Sorry to hear 420star about your situation.

I quoted & re-edited some parts you said below,that is how I'm feeling.


420star said:
I'm just very over being single. It's been a WHILE since I last had a proper girlfriend,and I'm so over it.

I miss so much having another person to share my life with.

God damn, I KNOW I'm one of those sad depressing lonely guys, I'm so use to feeling like this,it's scary.

 
420star said:
it just seems so hollow. i miss so much having another person to share my life with. i'm finding that i'm avoiding doing things i like to do just cos i don't wont to do them alone anymore. love going out to restaurants & movies but i can't remember the last time i did either of those things. gods dam i think i'm turning into one of those sad depressing lonely guys & i don't like it at all.

I understand what your saying, its funny but you don't realise how important the friendship side of a relationship is. Our situation got out of hand friends though, we were more like brother and sister towards the end of our relationship. We couldn't be lusty with each other anymore because it just felt wrong.
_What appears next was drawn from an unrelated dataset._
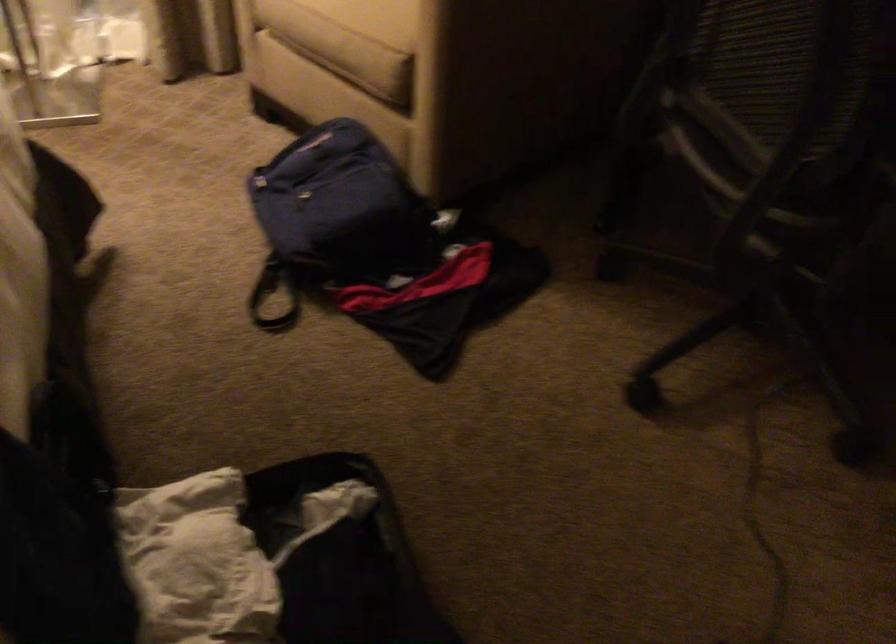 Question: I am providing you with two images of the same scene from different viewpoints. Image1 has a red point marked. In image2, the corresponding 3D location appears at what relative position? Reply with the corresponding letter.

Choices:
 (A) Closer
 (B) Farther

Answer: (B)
Realising that there was a feeling there that never will be again is tough, i wonder how long you mourn the loss for.
 
Single, almost a year to the day. Boy time flys (I don't know about the fun bit though). i'm still unsure if I'm at ease with singleness. I vary day to day, between the lonely days, and the not so lonely days. I cherish the thought of being able to do something with someone special. But I have come to realise, that that special person, does not have to be a partner. Whats wrong with sharing a special time with a best mate?.

Sure you don't want to exchange bodily fluid with them, but a moment none the less. You can only also hug a mate so many times before it starts getting weird.

I need someone to fill the void.

A snog every now and then should do :p
 
dont worry dC my darling...i still love you :) it took me ages to come to terms with my singleness, and once i did i had someone amazing fall in to my world and sweep me off my feet. it's where you least expect it.
 
kandyraverchick said:


Starting to have an increasing number of sexual fantasies though - about someone in particular (mostly)... :|

Besides, not many guys would want me as a g/f anyhow... :p So I *really*



i think u would be a great gf :D :p
 
so, i'm wondering if people feel *more* single (or worse about it) at a particular time?

i know a lot of people get really down about it over christmas, for obvious reasons, but i never really found that - instead, because i was going out and spending more time with my friends, i found that a really fun time when i never really worried about being single. it was this time of the year - the big void when nothing really is happening - that i actually felt a lot more lonely.

what about you? or doesn't it matter? does it instead depend entirely on your own personal mindstate, with nothing to do with the time of the year?
 
Im far from single.. just crusing thru darlings... but to the question above, I DID always find Xmas, Birthdays, Holidays soooooooo depressing when I was single... Im not entirely sure why but im sure it had something to do with having to spend time with my family and id much rather not... since being with my hun, ive escaped to his family for the last 2 Xmas's so it RAWKED TOTALLY. :)
 
i'm just posting this again to put it at the top of the page (for discussion's sake).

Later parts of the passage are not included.